第47話 携帯電話の通話記録
第47話 携帯電話の通話記録
鑑識の鈴木が去った後、捜査会議はさらに進んでいた。
「外には容疑者になりそうな者がいそうか?」富里がバックアップチームに訊ねた。
神林を担当した西田巡査部長が返事する。
「神林英彦には、貝原殺しの動機があります」
「何? どんなものだ!」
町村の証言などによる、選考委員会の様子からは想像できなかったことで、富里はかなり驚いていた。
「神林には、銀座にご執心のホステスがいたようです。そのヒデミと云うホステスと、貝原には男女関係があります。それもこの半年以内に起こった関係です」
「三角関係のもつれの線か……女が共犯者であるとも考えられる。西田君、神林のアリバイと外の女性関係も当ってみてくれ」
西田は、「はい」と威勢良く応答した。
「風見新一にも、貝原殺しの動機があります」野村巡査部長からの発言である。
「風見にもあるのか?」富里が目を丸くする。
「五年前、大和屋出版の新人文学賞で、風見は最有力と言われながら、選考委員の一人だった貝原に、候補作品をこっぴどく批判され、彼はその時落選したことで、作家デビューが一年遅れたと酷く恨んでいたようです」野村は、きびきびと報告した。
「なるほど、若く魅力的な風見なら、女の共犯がいたとしても不思議はないな……野村君、風見のアリバイと女性関係も当ってくれ」
富里は次いで、小湊に視線を移して声を掛けた。
「外にはあるか? 巽龍介はどうなんだコミさん」
小湊は、如何にも愉快そうに答えた……
「業界では一番怪しい人物になるのでしょうが、彼は白だと思います。念の為アリバイは調べておきます」
「よろしく」富里は、小湊の返事で正直少しほっとした。
いや待てよと云う様に、富里は再び小湊に目を向けた。
「一番怪しい人物がいたな?」
小湊が答える前に、その隣の亀山が「町村博信ですね」と声を上げた。
富里は亀山を見る。
亀山の視線は、富里から小湊へと移動する。
「コミさん、悪いが、町村は俺にやらせてくれないか?」
小湊は、その亀山を見て頷く。
「町村は、竜野の大学時代からの親友だったね。だったら亀さんに任せますよ」
富里がその分担変更に、同意を与える意味で頷くと、亀山は小湊に「コミさん、すまんな」と言った。
会議はさらに進行して行く。
「次は……貝原の携帯通話記録について報告してくれ」富里はバックアップチームへそう指示した。

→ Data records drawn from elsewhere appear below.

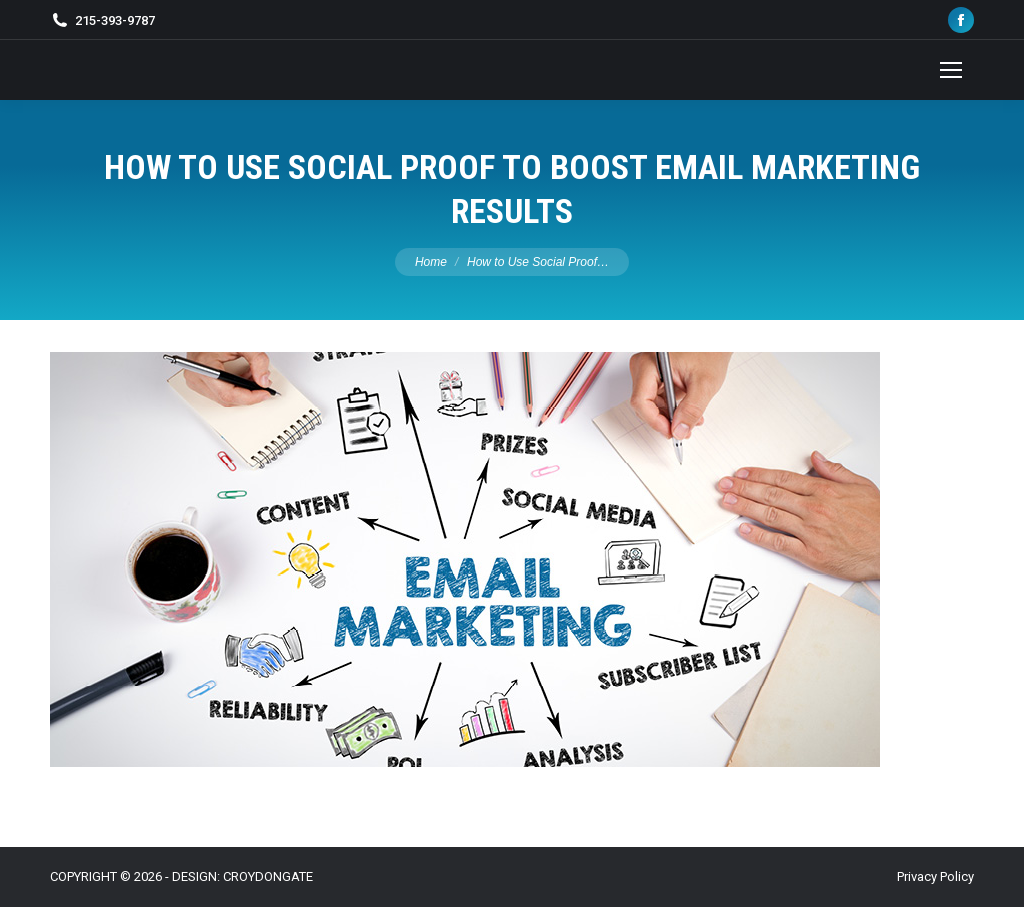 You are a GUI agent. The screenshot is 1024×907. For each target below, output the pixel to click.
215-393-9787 (115, 20)
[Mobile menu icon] (951, 70) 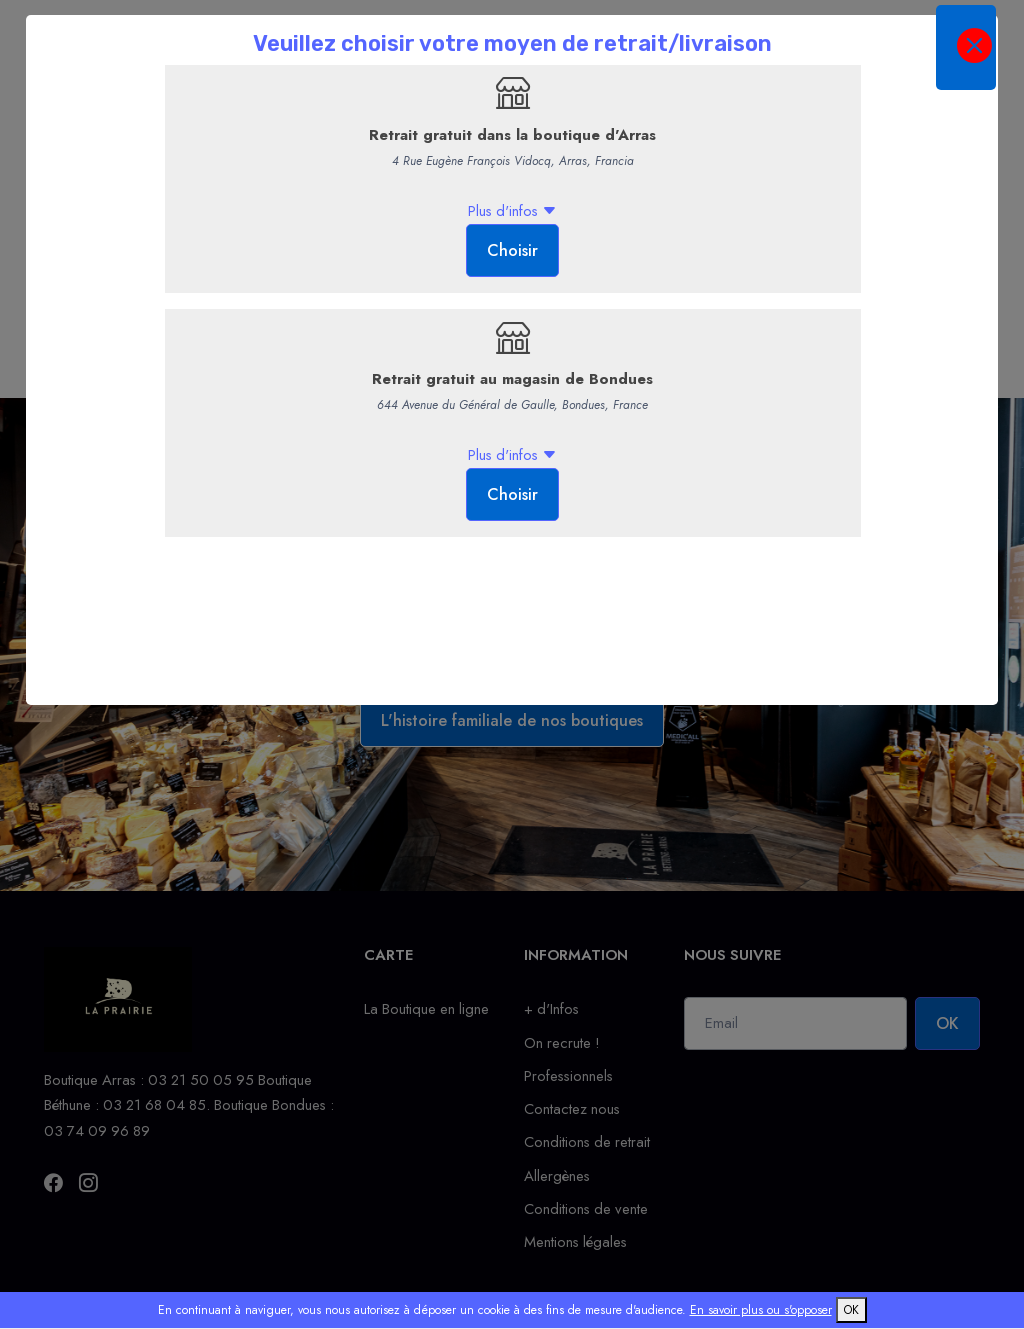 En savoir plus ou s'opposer (761, 1310)
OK (851, 1310)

「はい、貝原の携帯から、竜野の携帯への通話が二回記録されてます。
一回目が事件前日の十二月八日午後二時、二回目が当日の十二月九日二十時三十分丁度、その発信基地局は現場付近です。
その外、所有者不明のプリペイド式携帯ナンバーへも、十二月五日から九日まで、毎日数分から、長くて十分程度の通話記録があります。
外の発信記録は殆どありません。
彼は携帯を受話専用に使用しているようで、過去の記録を見ても殆ど発信記録はありません」
「そうなると、そのプリペイドへの発信が気になるな。使用者を特定することは不可能か?」
「秋葉原の路上で売られている類の物なので、特定は全く期待できません」
「そうか……」富里の声に陰りが帯びる。
再び顔を起した富里は、同じ刑事に質問する。
「竜野の携帯の発信記録はどうだ?」
「竜野の携帯からの発信は、特定のナンバーが幾つかあるだけで、貝原の携帯へは一回だけ記録されています。
時刻は、八日の貝原からの通話の、五分後に当る午後二時五分です」
「特定のナンバーとは誰だ?」
「妻の広美宛が八割で、荻窪在住の松原慧へ一割、町村博信が五%、残りは、勤め先の東金市役所と公益サービスだけです」
「なるほど」富里は、無意識にあごを撫で回していた。
「松原慧に対しては、回数よりも通話時間が長いことに特徴がありますね」
その刑事の報告が済むと、亀山が富里に進言した。
「松原慧には、私が明日当ってみます」
「亀さん、よろしく頼む」富里は、亀山に期待を込めて言った。
富里は、携帯の通話記録がメモされたホワイトボードに目を落とし、刑事一同に向き直った。
「十二月八日、午後二時に、貝原は自分の携帯から、竜野の携帯へ電話した。
あの駐車場へ呼び出す為の電話だろう。
竜野は急なことで即答できなかったが、五分後に承諾の電話を返した。
九日午後八時半の電話は、約束の時刻に面識の無い貝原が、駐車場で竜野に掛けたものと見ていいだろう。
例のプリペイド携帯の持ち主だが……竜野を呼び出す計画について、貝原と打ち合わせを繰り返していたのかも知れないな。